Lembro-me da viagem de avião, com escalas na Suíça e no Paquistão, até Hong Kong. Lembro-me da primeira aterragem em Kai Tak: da janela, víamos mar a toda a volta, nada de asfalto. O arrepio no momento de pousar. O jetfoil até Macau.

Quando saímos, senti que podia agarrar o ar. O calor e a humidade tornavam-no palpável, difícil de inalar. Hoje olho para trás e pergunto-me como é que a minha mãe se orientou numa viagem intercontinental com três filhas a reboque, sem sequer falar inglês. Uma aventura.

A odisseia continuou nos anos seguintes com a difícil adaptação ao novo ambiente de pequena aldeia urbana, às culturas chinesa e macaense, às transformações observadas nos portugueses que lá viviam. A televisão em chinês, inglês e português e os desenhos animados que nada tinham que ver com os que os meus primos viam, em Portugal.

As cartas demoravam duas semanas entre o extremo ocidental da Europa e o extremo oriental da Ásia; hoje em dia, depois da experiência panamenha, agradeço a existência de serviço de correio em ambos os lugares. Aliás, que mal habituados estamos a receber e enviar correio sem nenhuma dificuldade – e ainda nos queixamos.

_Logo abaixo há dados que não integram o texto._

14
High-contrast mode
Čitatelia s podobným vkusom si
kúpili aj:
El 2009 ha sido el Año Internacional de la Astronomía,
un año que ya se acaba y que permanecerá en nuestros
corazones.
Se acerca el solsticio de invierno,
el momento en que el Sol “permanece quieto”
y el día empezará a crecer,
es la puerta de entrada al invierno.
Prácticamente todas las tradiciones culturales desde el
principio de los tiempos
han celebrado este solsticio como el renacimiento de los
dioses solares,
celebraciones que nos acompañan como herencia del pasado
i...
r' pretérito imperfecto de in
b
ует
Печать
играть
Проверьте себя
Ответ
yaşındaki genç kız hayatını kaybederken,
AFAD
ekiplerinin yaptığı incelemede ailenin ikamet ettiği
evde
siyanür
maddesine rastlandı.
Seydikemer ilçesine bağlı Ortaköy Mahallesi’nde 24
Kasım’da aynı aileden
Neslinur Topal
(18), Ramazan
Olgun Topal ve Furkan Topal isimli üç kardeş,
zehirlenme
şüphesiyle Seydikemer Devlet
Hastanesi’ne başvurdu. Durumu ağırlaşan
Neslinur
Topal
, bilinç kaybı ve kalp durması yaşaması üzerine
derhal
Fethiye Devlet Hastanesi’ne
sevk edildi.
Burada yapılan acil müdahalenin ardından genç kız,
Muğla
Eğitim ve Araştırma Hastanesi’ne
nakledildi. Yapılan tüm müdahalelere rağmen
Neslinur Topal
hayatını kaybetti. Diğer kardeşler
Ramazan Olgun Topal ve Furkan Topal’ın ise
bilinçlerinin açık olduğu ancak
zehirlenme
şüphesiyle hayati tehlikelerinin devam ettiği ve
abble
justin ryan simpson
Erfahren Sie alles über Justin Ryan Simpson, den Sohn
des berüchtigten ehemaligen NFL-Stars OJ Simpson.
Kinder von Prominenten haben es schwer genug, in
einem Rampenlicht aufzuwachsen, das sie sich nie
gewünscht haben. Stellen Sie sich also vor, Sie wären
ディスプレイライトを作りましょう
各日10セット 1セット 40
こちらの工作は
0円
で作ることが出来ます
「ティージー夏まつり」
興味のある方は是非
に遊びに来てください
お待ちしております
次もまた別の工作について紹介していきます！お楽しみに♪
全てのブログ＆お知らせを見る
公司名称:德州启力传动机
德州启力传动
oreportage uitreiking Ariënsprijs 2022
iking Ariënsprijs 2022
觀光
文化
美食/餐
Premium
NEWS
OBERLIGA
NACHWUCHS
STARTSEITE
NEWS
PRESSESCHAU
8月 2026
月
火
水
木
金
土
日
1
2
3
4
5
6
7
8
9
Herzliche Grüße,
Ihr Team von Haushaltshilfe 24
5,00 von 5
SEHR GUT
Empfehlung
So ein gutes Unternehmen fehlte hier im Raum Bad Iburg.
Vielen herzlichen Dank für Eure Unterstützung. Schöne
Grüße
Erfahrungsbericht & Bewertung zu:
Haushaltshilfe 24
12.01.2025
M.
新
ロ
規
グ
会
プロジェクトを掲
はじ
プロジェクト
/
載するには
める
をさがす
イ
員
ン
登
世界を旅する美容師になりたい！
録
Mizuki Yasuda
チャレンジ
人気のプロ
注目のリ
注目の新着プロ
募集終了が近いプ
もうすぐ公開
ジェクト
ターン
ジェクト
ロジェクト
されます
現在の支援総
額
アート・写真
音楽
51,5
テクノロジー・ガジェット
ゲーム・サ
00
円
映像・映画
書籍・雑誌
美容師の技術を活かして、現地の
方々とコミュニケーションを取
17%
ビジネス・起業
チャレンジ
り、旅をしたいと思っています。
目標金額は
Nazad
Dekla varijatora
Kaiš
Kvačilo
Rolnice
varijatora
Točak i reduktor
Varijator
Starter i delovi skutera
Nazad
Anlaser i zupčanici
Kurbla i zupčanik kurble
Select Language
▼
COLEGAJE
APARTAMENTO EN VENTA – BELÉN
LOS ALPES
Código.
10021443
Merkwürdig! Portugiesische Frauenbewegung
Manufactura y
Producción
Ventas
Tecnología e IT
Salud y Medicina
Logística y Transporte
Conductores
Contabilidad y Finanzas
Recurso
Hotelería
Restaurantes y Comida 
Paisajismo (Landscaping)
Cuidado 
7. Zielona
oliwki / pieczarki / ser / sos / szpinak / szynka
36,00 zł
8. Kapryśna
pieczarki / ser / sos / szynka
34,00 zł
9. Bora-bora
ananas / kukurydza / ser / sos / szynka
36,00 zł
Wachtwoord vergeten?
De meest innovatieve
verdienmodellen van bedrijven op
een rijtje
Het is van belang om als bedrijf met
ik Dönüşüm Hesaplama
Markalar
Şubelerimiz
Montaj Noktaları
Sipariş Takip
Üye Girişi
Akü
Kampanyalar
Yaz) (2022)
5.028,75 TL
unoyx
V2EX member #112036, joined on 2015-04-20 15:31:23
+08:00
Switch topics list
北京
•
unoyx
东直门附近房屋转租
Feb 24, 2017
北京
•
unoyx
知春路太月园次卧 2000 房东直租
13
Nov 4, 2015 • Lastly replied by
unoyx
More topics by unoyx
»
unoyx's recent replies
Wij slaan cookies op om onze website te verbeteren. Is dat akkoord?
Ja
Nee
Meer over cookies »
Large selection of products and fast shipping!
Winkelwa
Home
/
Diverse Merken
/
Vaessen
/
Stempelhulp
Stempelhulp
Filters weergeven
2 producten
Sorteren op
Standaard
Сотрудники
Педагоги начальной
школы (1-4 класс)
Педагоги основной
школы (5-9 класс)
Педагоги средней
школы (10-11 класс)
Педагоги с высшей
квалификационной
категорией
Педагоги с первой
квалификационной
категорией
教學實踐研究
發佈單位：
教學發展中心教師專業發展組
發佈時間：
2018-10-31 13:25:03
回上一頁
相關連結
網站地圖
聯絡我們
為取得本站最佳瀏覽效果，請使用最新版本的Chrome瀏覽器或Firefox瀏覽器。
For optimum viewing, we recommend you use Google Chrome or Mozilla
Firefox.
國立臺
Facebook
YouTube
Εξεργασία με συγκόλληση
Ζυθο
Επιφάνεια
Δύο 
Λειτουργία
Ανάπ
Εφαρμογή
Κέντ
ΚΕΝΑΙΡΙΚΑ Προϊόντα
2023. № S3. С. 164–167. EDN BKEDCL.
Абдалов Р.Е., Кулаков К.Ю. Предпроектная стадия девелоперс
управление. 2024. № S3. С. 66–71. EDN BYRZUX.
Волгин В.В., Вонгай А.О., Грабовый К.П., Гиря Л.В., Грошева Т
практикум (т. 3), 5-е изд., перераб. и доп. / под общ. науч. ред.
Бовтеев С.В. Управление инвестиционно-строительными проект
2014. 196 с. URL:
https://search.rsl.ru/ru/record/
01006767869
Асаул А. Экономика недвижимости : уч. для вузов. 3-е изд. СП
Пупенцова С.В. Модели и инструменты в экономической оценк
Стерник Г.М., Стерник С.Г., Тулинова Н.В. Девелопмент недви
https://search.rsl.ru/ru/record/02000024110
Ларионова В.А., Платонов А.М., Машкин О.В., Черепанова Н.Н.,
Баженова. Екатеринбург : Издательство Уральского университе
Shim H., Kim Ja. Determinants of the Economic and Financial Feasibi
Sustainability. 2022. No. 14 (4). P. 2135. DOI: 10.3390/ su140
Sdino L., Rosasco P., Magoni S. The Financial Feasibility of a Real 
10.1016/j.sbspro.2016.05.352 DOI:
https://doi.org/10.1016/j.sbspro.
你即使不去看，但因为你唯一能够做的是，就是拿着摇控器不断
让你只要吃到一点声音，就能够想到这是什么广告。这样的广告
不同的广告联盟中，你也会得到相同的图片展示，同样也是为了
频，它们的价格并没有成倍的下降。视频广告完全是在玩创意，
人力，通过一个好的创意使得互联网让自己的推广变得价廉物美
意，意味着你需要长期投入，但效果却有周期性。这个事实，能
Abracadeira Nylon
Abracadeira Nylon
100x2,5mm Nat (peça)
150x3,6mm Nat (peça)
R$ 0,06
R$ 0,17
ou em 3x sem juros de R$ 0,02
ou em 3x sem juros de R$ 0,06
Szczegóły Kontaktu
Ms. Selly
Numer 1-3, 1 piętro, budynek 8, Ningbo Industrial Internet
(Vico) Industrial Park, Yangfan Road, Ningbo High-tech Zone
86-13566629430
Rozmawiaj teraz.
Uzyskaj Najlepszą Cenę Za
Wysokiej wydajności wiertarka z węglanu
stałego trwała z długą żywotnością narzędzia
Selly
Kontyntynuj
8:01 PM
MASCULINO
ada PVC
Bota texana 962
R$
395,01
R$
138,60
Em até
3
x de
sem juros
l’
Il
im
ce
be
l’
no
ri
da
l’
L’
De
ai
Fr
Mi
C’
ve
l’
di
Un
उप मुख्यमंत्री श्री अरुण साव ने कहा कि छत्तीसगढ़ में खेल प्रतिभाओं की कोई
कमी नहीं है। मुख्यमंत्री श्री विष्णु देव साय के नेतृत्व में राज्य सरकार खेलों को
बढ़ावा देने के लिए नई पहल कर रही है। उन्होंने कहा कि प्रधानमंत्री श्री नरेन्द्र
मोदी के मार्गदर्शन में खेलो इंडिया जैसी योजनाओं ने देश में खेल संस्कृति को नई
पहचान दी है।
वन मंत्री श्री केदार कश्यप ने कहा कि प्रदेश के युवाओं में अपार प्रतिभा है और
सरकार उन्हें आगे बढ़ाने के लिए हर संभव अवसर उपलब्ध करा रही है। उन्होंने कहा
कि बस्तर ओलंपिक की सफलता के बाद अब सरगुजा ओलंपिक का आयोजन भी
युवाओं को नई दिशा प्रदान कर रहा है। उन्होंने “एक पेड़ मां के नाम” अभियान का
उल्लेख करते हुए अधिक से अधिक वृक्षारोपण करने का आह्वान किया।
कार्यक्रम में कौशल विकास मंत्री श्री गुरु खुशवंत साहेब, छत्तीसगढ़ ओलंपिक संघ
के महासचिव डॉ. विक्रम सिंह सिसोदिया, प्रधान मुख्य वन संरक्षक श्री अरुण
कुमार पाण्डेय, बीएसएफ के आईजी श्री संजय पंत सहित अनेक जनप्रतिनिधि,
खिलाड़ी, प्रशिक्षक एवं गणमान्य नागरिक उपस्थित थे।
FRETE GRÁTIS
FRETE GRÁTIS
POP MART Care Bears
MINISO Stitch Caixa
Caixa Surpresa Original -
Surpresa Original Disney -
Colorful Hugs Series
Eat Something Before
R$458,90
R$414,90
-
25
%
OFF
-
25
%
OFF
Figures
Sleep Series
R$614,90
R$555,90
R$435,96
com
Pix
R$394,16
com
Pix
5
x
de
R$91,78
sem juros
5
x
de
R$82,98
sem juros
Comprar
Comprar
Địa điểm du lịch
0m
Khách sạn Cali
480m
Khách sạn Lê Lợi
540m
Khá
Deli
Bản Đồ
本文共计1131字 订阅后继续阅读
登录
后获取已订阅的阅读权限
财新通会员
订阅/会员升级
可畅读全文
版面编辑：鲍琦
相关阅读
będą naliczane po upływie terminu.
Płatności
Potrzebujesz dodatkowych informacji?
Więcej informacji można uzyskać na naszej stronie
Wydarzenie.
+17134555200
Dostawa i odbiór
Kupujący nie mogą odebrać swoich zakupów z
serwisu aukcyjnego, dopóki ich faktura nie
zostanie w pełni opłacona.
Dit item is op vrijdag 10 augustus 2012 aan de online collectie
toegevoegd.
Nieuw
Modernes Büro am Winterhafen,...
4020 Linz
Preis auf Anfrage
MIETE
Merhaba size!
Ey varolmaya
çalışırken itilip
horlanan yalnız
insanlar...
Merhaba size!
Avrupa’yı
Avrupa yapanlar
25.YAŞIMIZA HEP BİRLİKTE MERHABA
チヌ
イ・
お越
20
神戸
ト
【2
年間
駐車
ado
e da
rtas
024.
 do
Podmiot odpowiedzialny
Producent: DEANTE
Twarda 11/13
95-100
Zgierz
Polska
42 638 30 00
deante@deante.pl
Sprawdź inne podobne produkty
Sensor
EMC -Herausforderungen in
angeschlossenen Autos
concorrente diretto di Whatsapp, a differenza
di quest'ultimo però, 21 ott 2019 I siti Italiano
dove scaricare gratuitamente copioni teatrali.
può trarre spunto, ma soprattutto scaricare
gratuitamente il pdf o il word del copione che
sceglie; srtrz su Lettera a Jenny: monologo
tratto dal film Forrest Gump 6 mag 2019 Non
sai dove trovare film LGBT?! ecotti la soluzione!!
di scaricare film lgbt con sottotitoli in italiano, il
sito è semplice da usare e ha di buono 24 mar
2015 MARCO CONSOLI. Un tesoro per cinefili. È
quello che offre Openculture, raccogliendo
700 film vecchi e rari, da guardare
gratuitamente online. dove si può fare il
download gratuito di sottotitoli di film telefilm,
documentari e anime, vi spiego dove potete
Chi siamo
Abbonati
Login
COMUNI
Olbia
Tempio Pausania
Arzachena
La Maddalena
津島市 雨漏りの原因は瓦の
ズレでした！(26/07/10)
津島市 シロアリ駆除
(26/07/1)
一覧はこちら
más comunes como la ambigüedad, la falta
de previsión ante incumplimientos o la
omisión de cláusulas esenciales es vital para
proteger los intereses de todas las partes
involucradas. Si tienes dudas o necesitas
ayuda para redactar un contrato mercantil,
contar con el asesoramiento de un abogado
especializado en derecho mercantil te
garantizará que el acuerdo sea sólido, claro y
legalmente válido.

Os telefonemas marcados pelos apitos dos impulsos, que caíam com tanta abundância como a chuva tropical que lá conhecemos pela primeira vez. Calor e chuva, que combinação bizarra. Água pela cintura e a inutilidade do guarda-chuva: uma novidade.

Os odores, tão diferentes dos nossos. A combinação do rio das Pérolas, castanho de sedimentos, com os cheiros da manga, da carne e do peixe a secar e do incenso a queimar. O “capacete” das nuvens e os primeiros tufões da minha vida. Não ter amigos nem conhecer ninguém.

Esta foi a primeira de várias emigrações, e apesar de podermos pensar que as seguintes foram mais fáceis… não, não foram. Nunca são. A tecnologia moderna ajuda, mas a distância está sempre lá. Uma pessoa adapta-se a tudo, felizmente, e as diferenças suavizam-se com o tempo, mas quem muda de país de três em três anos merece toda a minha admiração.

Hoje, 26 anos depois da minha primeira emigração, agradeço as experiências vividas lá fora. Nesse dia de Agosto de 1987, tinha alguma noção de que a minha vida iria mudar, mas jamais poderia imaginar quanto. Graças à vida lá fora, hoje valorizo e gozo muito mais o meu regresso a Lisboa, à minha cidade e ao meu país.